Personal information
- Full name: Mohanad Ali Kadhim Al-Shammari
- Date of birth: 20 June 2000 (age 26)
- Place of birth: Baghdad, Iraq
- Height: 1.83 m (6 ft 0 in)
- Position: Striker

Team information
- Current team: Al-Shorta
- Number: 18

Youth career
- 2006–2010: Ammo Baba School
- 2010–2013: Al-Quwa Al-Jawiya
- 2013–2014: Al-Shorta

Senior career*
- Years: Team / Apps / (Gls)
- 2014–2019: Al-Shorta / 77 / (36)
- 2016–2017: → Al-Kahrabaa (loan) / 31 / (12)
- 2017: → Al-Naft (loan) / 0 / (0)
- 2019–2023: Al-Duhail / 9 / (1)
- 2020: → Portimonense (loan) / 6 / (0)
- 2020–2021: → Al-Sailiya (loan) / 19 / (7)
- 2021–2022: → Aris (loan) / 3 / (0)
- 2022–2023: → Al-Sailiya (loan) / 2 / (1)
- 2023–2025: Al-Shorta / 64 / (43)
- 2025–2026: Dibba / 20 / (6)
- 2026–: Al-Shorta

International career^{‡}
- 2013–2014: Iraq U14 / 10 / (12)
- 2014–2015: Iraq U16 / 4 / (5)
- 2018: Iraq U23 / 2 / (0)
- 2017–: Iraq / 73 / (27)

= Mohanad Ali =

Iraqi footballer (born 2000)

Mohanad Ali Kadhim Al-Shammari (مُهَنَّد عَلِيّ كَاظِم الشَّمَّرِيّ, born 20 June 2000), commonly known in Iraq as Mimi (ميمي), is an Iraqi professional footballer who plays as a forward for Iraq Stars League club Al-Shorta and the Iraq national team. He is known for his positioning, shooting, heading, close ball control and dribbling.

==Club career==
===Youth career===
Ali became interested in football as a child and started playing for a local team in the Baghdad Al-Jadida district called Timsah Al-Amin. He enrolled at the Ammo Baba Football School at the age of six without a trial after coaches had been impressed with the striker. He then joined the Al-Quwa Al-Jawiya youth team, and he represented them in the Al-Zawraa Youth Championship; he was top scorer at two local tournaments, and was then called up by the Iraq FA to play for Saad Hashim's under-14 team, and with an outstanding performance, he grabbed the attention of the managers of Al-Shorta.

===Al-Shorta===
====Early years====
On 24 September 2013, Ali signed a five-year contract with Al-Shorta and took the number 26 shirt. He became the youngest player in Iraqi Premier League history at 13 years and 279 days old when he made his competitive debut for Al-Shorta under Brazilian coach Lorival Santos in the 2013–14 Iraqi Premier League, being substituted onto the field on 85 minutes in the Baghdad Derby against Al-Talaba on 26 March 2014. Al-Shorta topped the league standings with 43 points from 21 games, although the league was ended prematurely due to the war situation in the country.
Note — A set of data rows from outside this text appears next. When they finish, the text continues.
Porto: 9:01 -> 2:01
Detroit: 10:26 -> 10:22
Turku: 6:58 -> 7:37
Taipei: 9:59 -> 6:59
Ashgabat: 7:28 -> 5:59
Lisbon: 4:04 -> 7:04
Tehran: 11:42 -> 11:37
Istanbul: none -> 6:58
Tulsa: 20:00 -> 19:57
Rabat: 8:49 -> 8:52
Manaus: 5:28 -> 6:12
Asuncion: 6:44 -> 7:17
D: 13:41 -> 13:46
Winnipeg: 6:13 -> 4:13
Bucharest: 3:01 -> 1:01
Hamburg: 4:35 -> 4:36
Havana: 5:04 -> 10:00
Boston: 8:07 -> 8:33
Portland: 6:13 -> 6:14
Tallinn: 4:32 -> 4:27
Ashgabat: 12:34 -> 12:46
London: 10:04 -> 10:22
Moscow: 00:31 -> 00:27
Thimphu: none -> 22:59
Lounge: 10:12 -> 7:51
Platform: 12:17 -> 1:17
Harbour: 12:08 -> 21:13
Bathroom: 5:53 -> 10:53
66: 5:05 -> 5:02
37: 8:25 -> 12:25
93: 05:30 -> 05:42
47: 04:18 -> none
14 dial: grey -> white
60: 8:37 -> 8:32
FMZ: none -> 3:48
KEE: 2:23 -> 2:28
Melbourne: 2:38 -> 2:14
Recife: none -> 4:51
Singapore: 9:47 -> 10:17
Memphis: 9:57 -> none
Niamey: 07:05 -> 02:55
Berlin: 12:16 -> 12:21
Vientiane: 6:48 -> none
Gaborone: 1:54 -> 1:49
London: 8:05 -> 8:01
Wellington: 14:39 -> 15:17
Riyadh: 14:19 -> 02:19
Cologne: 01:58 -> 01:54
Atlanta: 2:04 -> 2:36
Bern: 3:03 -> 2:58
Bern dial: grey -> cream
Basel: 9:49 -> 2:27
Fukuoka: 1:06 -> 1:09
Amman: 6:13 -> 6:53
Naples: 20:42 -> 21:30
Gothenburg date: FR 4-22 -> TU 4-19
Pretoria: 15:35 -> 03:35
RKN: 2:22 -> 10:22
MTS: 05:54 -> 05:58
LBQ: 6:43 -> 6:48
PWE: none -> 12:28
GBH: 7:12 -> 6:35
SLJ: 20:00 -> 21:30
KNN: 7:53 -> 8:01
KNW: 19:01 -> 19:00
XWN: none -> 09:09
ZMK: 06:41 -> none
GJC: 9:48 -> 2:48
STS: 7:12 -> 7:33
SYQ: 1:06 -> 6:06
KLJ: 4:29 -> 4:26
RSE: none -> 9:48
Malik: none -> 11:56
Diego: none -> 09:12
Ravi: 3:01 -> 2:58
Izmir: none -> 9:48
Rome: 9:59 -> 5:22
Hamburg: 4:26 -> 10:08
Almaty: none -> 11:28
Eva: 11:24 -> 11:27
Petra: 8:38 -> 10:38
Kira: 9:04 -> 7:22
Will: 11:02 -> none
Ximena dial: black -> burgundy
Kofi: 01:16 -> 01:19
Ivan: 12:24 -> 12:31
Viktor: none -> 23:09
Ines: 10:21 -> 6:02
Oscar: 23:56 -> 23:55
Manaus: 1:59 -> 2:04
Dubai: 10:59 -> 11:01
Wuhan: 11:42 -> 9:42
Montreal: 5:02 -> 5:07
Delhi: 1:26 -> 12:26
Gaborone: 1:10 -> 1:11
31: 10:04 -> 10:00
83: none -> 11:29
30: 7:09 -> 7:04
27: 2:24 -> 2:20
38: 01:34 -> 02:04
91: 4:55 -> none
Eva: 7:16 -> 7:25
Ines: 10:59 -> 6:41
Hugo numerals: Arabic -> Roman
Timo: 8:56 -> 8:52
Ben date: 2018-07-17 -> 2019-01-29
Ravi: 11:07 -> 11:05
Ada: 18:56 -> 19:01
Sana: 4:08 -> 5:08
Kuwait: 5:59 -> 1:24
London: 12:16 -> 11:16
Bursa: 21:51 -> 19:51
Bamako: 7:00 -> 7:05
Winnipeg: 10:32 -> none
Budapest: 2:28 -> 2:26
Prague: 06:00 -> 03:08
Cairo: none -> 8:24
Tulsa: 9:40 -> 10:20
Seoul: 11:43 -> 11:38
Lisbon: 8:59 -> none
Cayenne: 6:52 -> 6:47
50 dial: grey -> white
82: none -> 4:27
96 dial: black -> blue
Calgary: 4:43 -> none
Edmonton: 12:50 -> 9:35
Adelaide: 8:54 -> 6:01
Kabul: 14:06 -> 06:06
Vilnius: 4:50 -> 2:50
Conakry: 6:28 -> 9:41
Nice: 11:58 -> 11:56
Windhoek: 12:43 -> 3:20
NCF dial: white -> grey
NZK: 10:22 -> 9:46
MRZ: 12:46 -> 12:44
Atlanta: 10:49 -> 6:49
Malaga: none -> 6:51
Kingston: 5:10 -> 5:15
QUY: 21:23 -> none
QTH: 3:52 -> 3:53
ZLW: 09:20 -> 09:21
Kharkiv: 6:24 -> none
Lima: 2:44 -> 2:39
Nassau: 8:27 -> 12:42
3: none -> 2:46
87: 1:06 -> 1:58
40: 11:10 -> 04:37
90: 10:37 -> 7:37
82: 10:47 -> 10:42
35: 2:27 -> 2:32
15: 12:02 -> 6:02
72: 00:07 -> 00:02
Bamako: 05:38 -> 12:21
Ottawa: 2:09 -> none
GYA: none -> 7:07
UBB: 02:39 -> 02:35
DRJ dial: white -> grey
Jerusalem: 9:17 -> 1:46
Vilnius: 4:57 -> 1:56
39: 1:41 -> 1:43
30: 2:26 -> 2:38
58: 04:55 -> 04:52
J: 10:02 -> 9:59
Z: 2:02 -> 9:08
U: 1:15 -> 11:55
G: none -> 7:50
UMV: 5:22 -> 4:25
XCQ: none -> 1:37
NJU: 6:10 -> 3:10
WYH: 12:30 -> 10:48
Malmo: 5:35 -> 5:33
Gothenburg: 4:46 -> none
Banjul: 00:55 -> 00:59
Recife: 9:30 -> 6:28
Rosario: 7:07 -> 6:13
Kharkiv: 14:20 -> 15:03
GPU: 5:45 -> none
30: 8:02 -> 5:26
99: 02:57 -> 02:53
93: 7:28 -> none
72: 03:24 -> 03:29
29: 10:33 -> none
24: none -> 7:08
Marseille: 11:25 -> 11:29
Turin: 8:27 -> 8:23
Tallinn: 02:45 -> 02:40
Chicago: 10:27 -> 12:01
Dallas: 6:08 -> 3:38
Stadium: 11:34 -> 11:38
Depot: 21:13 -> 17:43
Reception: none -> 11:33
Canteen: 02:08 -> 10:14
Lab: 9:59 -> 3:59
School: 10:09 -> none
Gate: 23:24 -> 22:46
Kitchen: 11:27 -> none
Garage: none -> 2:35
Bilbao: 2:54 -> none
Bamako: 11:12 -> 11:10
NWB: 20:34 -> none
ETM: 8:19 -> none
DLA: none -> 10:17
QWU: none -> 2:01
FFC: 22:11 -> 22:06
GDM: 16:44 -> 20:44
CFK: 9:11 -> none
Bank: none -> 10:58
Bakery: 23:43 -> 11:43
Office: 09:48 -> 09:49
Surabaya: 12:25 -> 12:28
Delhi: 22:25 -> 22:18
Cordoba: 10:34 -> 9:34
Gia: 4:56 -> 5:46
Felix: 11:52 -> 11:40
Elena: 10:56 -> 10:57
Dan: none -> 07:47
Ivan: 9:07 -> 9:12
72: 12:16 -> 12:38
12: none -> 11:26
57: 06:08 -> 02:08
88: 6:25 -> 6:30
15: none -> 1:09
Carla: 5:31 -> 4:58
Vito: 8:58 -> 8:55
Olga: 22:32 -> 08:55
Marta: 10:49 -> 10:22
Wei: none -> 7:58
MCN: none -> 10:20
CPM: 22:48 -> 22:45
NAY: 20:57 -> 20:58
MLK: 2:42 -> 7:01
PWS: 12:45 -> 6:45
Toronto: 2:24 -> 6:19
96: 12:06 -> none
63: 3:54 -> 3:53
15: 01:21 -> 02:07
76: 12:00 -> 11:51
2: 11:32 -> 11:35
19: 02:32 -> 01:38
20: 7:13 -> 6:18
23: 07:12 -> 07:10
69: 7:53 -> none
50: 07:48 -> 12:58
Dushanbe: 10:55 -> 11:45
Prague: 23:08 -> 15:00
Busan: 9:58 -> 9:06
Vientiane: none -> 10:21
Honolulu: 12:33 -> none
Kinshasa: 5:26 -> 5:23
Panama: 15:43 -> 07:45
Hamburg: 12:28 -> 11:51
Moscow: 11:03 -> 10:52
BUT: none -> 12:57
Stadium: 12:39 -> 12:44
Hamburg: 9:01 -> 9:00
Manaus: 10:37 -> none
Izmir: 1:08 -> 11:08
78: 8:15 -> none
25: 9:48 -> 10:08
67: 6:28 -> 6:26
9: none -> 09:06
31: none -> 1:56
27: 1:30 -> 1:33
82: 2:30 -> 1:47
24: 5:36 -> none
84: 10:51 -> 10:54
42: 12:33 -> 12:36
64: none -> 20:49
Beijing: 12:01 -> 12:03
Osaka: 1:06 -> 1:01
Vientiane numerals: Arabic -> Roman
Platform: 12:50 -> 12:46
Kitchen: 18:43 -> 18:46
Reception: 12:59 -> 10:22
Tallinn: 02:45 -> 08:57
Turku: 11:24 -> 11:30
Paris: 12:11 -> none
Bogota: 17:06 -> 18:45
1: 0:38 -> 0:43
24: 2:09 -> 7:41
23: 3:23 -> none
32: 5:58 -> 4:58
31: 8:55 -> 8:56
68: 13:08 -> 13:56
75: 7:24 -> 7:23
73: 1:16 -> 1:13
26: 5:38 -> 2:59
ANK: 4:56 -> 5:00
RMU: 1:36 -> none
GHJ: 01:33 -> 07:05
In the 2014–15 season, Mohanad played in a four-team friendly competition called the Tournament for the Armed Forces, scoring a penalty in the semi-final shootout which Al-Shorta lost to Al-Quwa Al-Jawiya.
Mohanad was given the number 8 shirt for the 2015–16 season under coach Hakeem Shaker and he scored his first goal for Al-Shorta on 20 September 2015 against Al-Sinaa in the 2015–16 Iraqi Premier League with a header. He made two starts and nine substitute appearances in the group stage of the league, where Al-Shorta finished 4th in Group 2 to qualify to the Elite Stage. In the Elite Stage, the club finished in 7th position and Mohanad was used as a substitute for three of their six matches.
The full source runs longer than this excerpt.